El vigésimo «cumpleaños» de la Constitución de 1980 que se ha dado hace unos días ha generado distintas reacciones. Por una parte, eventos celebratorios y artículos que alaban sus características y alegados logros. Por otra, sus deficiencias son tales que uno de sus redactores y mas acérrimos defensores, el senador Sergio Diez -actual presidente de la Comisión de Constitución y Justicia de la Cámara Alta- se ha declarado partidario de una serie de reformas que incluirían el fin de los senadores designados y vitalicios, la reducción del período presidencial a cuatro años, una disminución de las facultades del Consejo de Seguridad Nacional y el fin de la condición de garantes de la Constitución de las Fuerzas Armadas. También se ha planteado un eventual término de la inamovilidad de los comandantes en Jefe (aunque con la aprobación de los dos tercios del Senado, lo que podría argumentarse es un remedio peor que la enfermedad, politizando al máximo ese proceso), entre otras.
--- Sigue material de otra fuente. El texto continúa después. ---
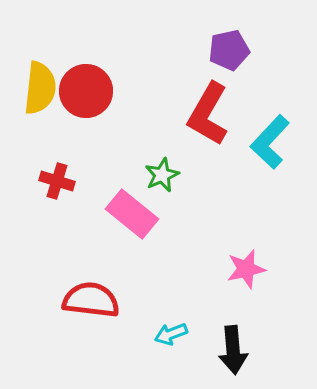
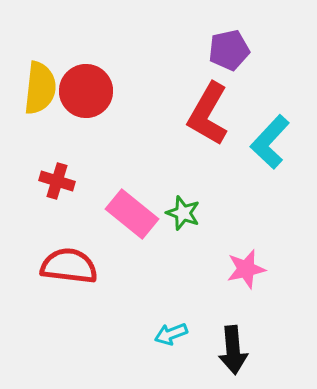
green star: moved 21 px right, 38 px down; rotated 28 degrees counterclockwise
red semicircle: moved 22 px left, 34 px up
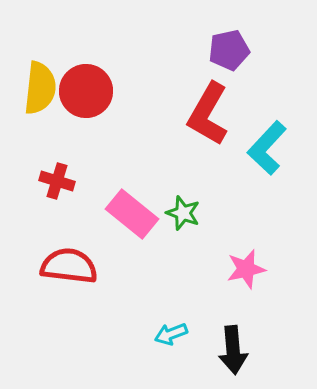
cyan L-shape: moved 3 px left, 6 px down
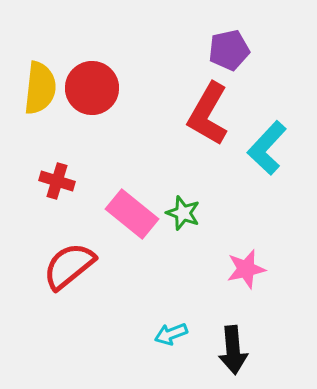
red circle: moved 6 px right, 3 px up
red semicircle: rotated 46 degrees counterclockwise
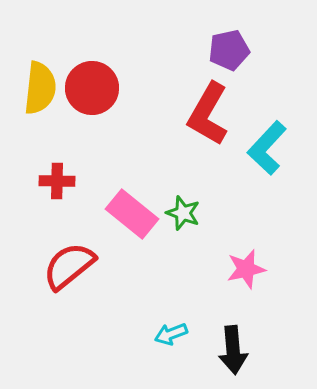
red cross: rotated 16 degrees counterclockwise
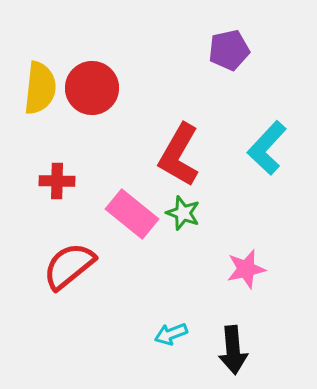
red L-shape: moved 29 px left, 41 px down
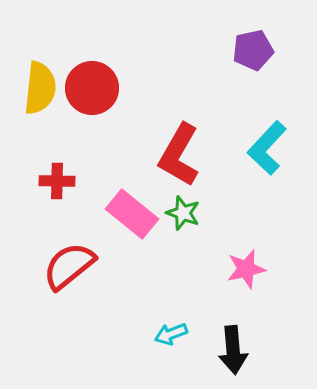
purple pentagon: moved 24 px right
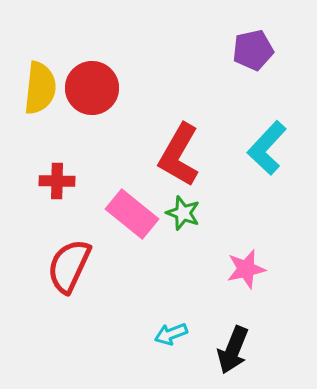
red semicircle: rotated 26 degrees counterclockwise
black arrow: rotated 27 degrees clockwise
¿Quién se puede oponer a algo aparentemente tan razonable y lógico? ¿No significa ello avanzar hacia la remoción de los enclaves autoritarios que tanto limitan el ejercicio de la democracia en Chile? Sí y no. La verdad es que las reformas que la oposición está dispuesta a aprobar sólo amononan muy parcialmente estos enclaves, no tocan el quid de ellos (el sistema binominal que subsidia electoralmente a la segunda mayoría) y mantienen incólume la columna vertebral de esta Constitución, el hilo conductor que atraviesa todo su texto: la noción de una democracia tutelada (en la expresión del notable libro de Felipe Portales con ese título).
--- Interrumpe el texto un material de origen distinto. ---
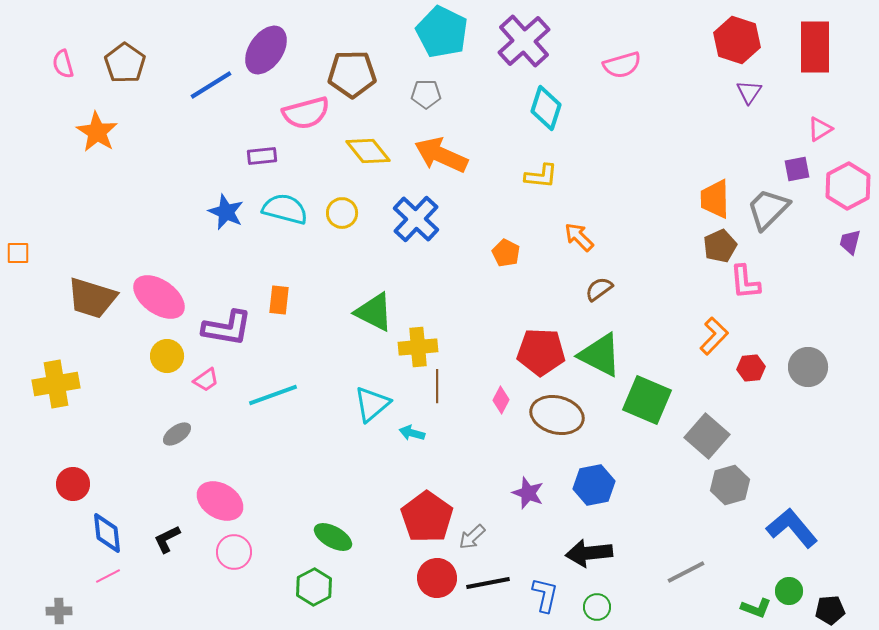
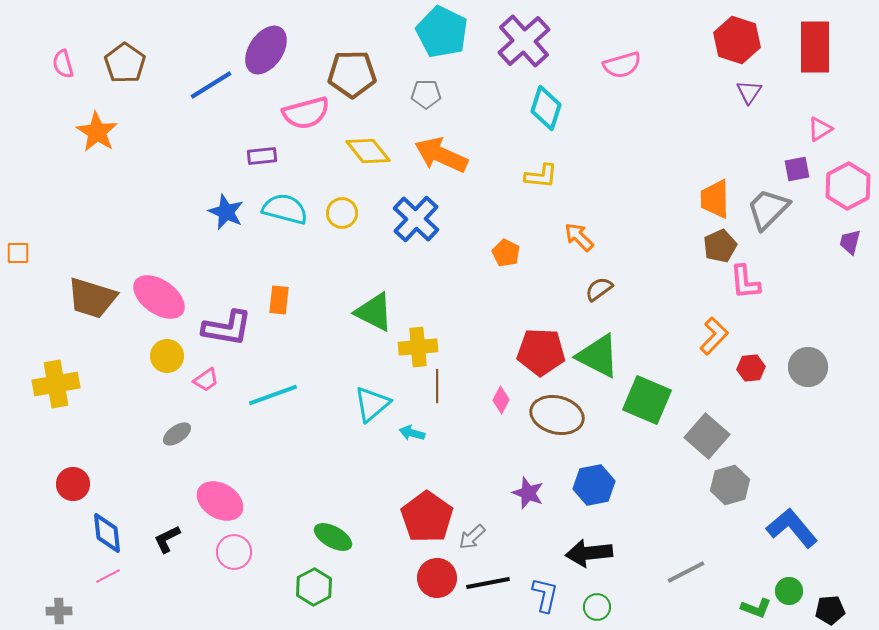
green triangle at (600, 355): moved 2 px left, 1 px down
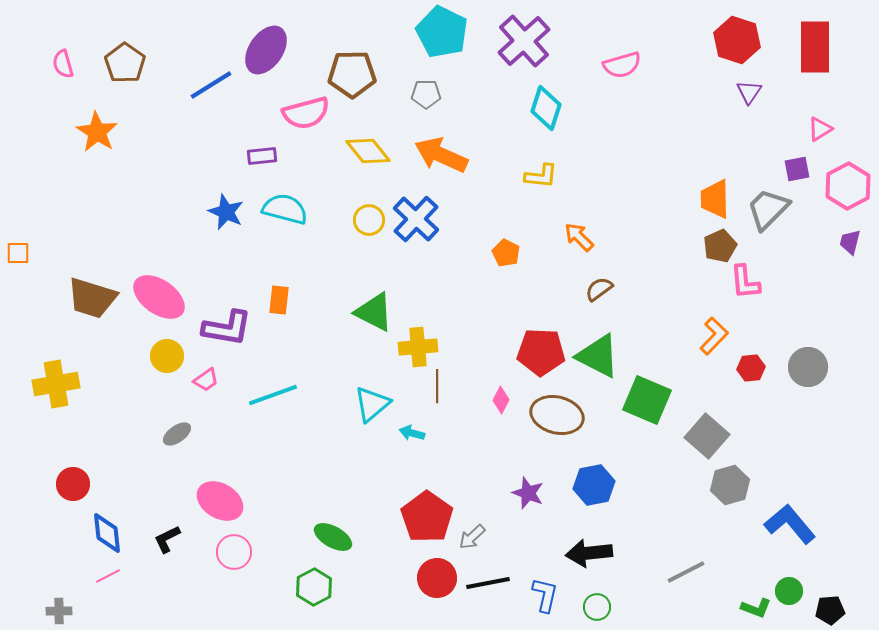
yellow circle at (342, 213): moved 27 px right, 7 px down
blue L-shape at (792, 528): moved 2 px left, 4 px up
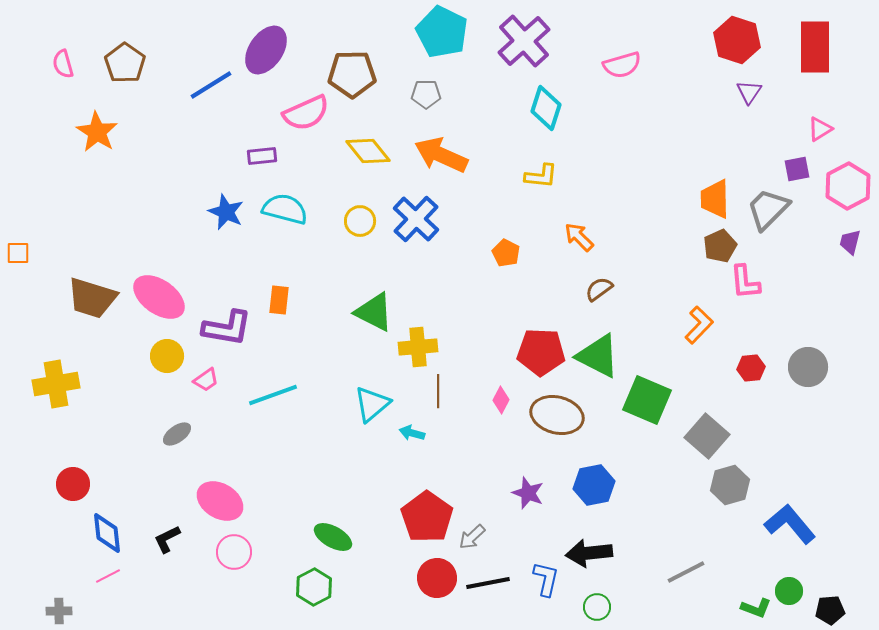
pink semicircle at (306, 113): rotated 9 degrees counterclockwise
yellow circle at (369, 220): moved 9 px left, 1 px down
orange L-shape at (714, 336): moved 15 px left, 11 px up
brown line at (437, 386): moved 1 px right, 5 px down
blue L-shape at (545, 595): moved 1 px right, 16 px up
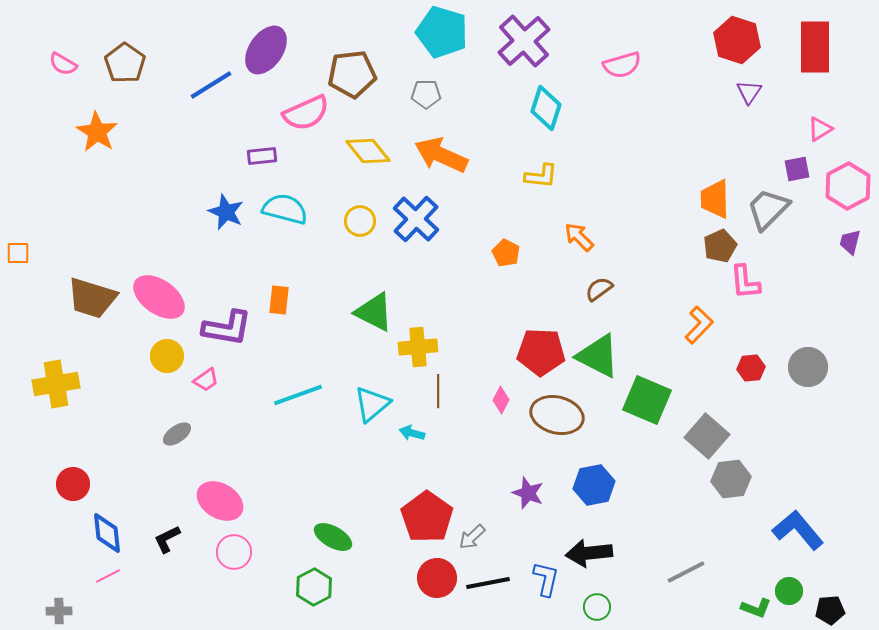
cyan pentagon at (442, 32): rotated 9 degrees counterclockwise
pink semicircle at (63, 64): rotated 44 degrees counterclockwise
brown pentagon at (352, 74): rotated 6 degrees counterclockwise
cyan line at (273, 395): moved 25 px right
gray hexagon at (730, 485): moved 1 px right, 6 px up; rotated 9 degrees clockwise
blue L-shape at (790, 524): moved 8 px right, 6 px down
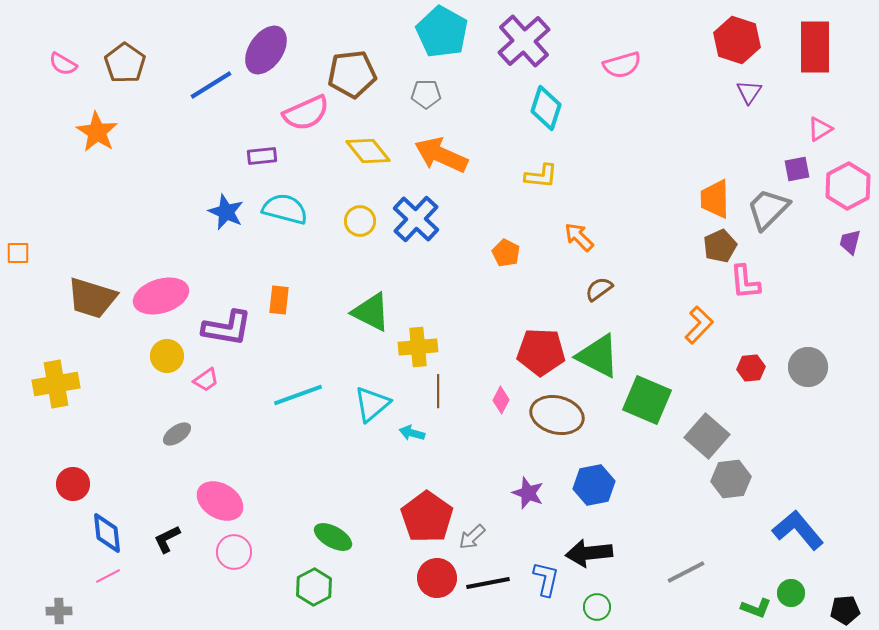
cyan pentagon at (442, 32): rotated 12 degrees clockwise
pink ellipse at (159, 297): moved 2 px right, 1 px up; rotated 52 degrees counterclockwise
green triangle at (374, 312): moved 3 px left
green circle at (789, 591): moved 2 px right, 2 px down
black pentagon at (830, 610): moved 15 px right
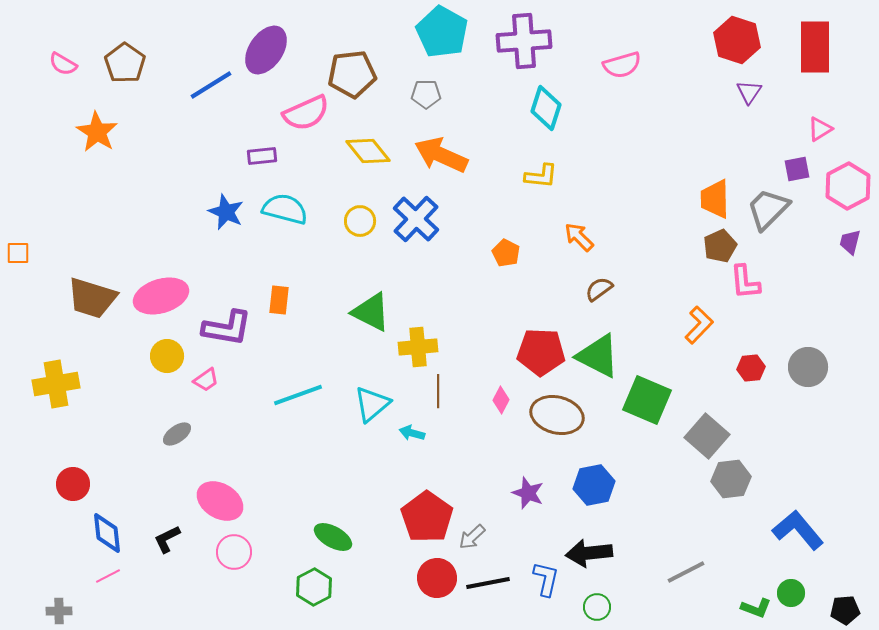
purple cross at (524, 41): rotated 38 degrees clockwise
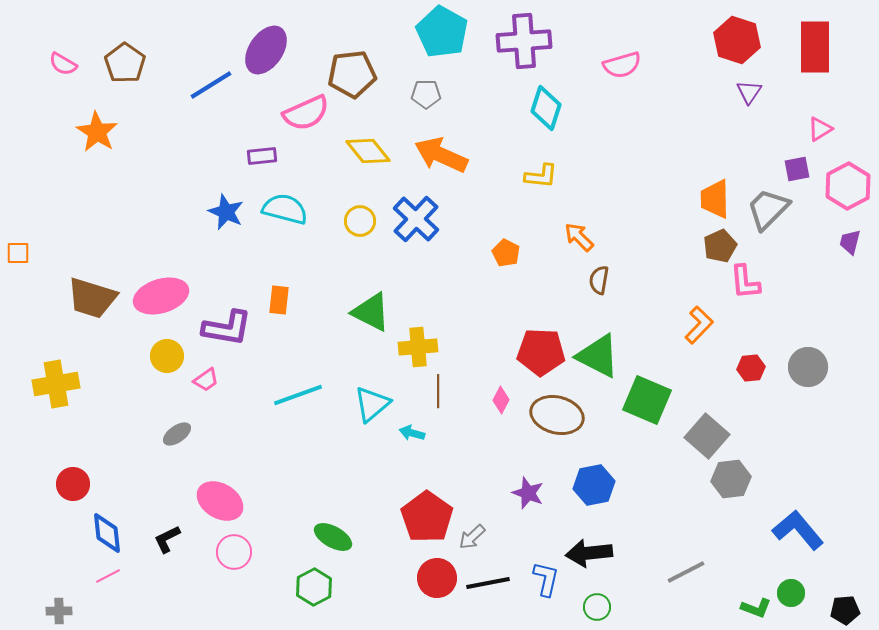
brown semicircle at (599, 289): moved 9 px up; rotated 44 degrees counterclockwise
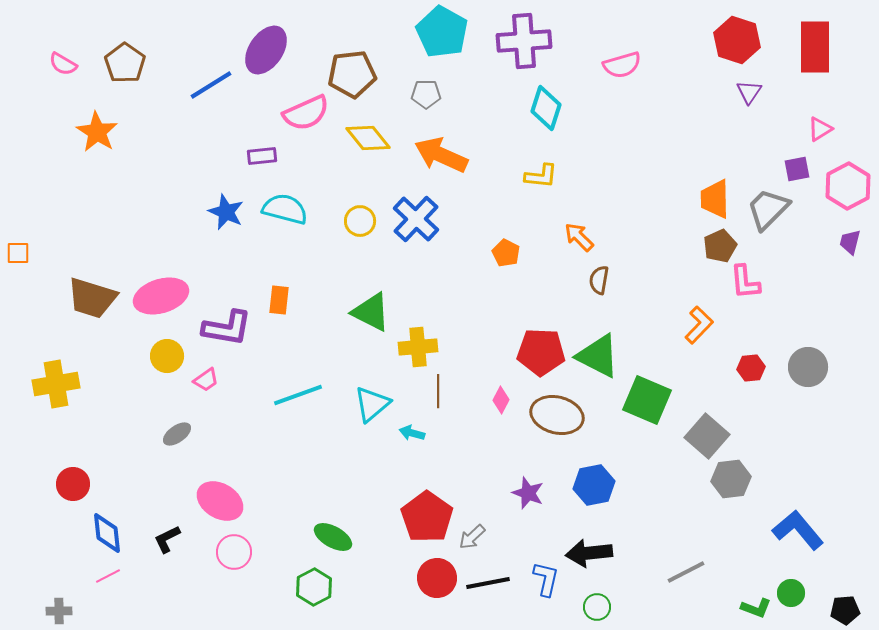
yellow diamond at (368, 151): moved 13 px up
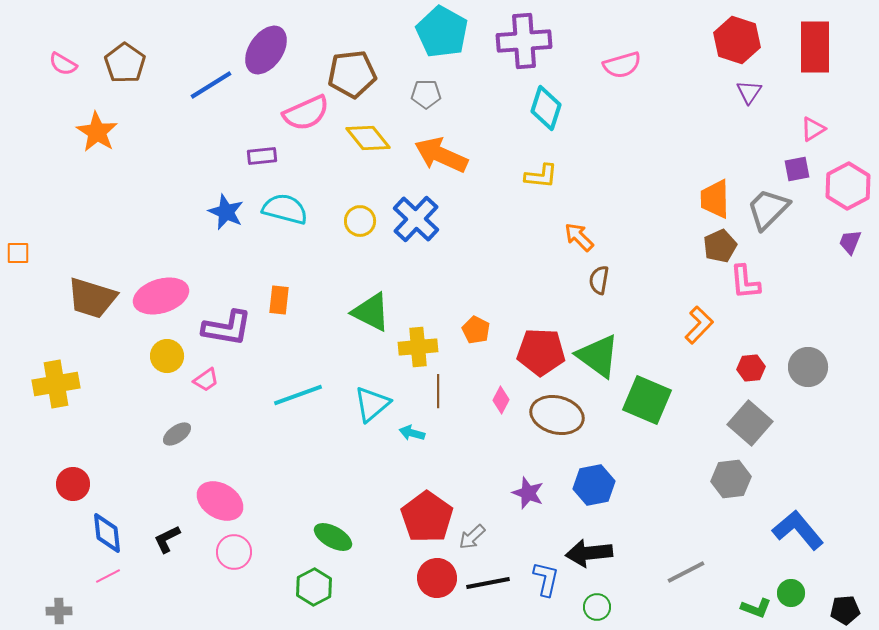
pink triangle at (820, 129): moved 7 px left
purple trapezoid at (850, 242): rotated 8 degrees clockwise
orange pentagon at (506, 253): moved 30 px left, 77 px down
green triangle at (598, 356): rotated 9 degrees clockwise
gray square at (707, 436): moved 43 px right, 13 px up
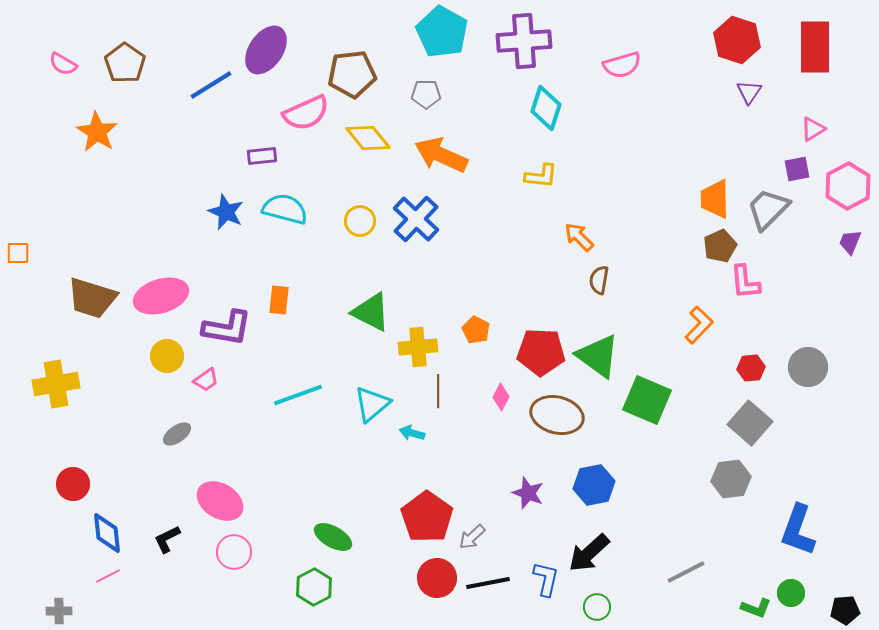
pink diamond at (501, 400): moved 3 px up
blue L-shape at (798, 530): rotated 120 degrees counterclockwise
black arrow at (589, 553): rotated 36 degrees counterclockwise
Hay reformas puntuales que se caen de la mata y valen por sí mismas: el acortar el período presidencial a cuatro años (algo que se iba a hacer en 1993, pero por extraordinaria miopía terminó descartándose) y el eliminar a los senadores designados.



Sin embargo, si se trata de acordar algún paquete de reformas más amplio entre gobierno y oposición, con algún implícito de que ello legitimaría por algún tiempo adicional la Constitución de 1980, ello sólo tiene sentido si incluye las reformas «duras», como el sistema binominal.



Esa fue la posición del ministro del Interior hace unos meses y es la única razonable. De otra forma, esto sólo serviría para darle un aliento adicional a un documento anacrónico, redactado a la medida de un régimen militar de veinte años atrás, en plena Guerra Fría y poco antes que se iniciara uno de los períodos de cambios más dramáticos que hemos visto en la historia desde el siglo XVIII.



Y es ésa la carta fundamental, profundamente antidemocrática en su espíritu y esencia, pese a mantener las formalidades de las instituciones democráticas, con la que llegaremos a nuestro Bicentenario. Chile es hoy el único país de América Latina con una Constitución promulgada por una dictadura militar para sus propios propósitos y que ha sido incapaz de darse un nuevo ordenamiento constitucional que responda a la voluntad y la soberanía populares.



Tras nueve elecciones nacionales, todas las cuales se han manifestado en la dirección de democratizar el país, seguimos impedidos de avanzar en ello por un sistema perverso, cuya modificación sólo es posible si los principales beneficiarios del mismo lo aprueban, lo que no va a ocurrir.



Ha llegado la hora de olvidarse de seguir maquillando la Constitución del general Pinochet y de darnos una Constitución de todos los chilenos. Tan importante como llegar con ciudades más acogedoras y amables al 2010 es hacerlo con una carta fundamental de la cual nos sintamos justamente orgullosos y no una por la cual debamos vivir eternamente dando explicaciones. Una Asamblea Constituyente que le de a Chile un marco constitucional acorde con las necesidades del siglo XXI encarna precisamente el tipo de proyecto colectivo que el país necesita en este cambio de época.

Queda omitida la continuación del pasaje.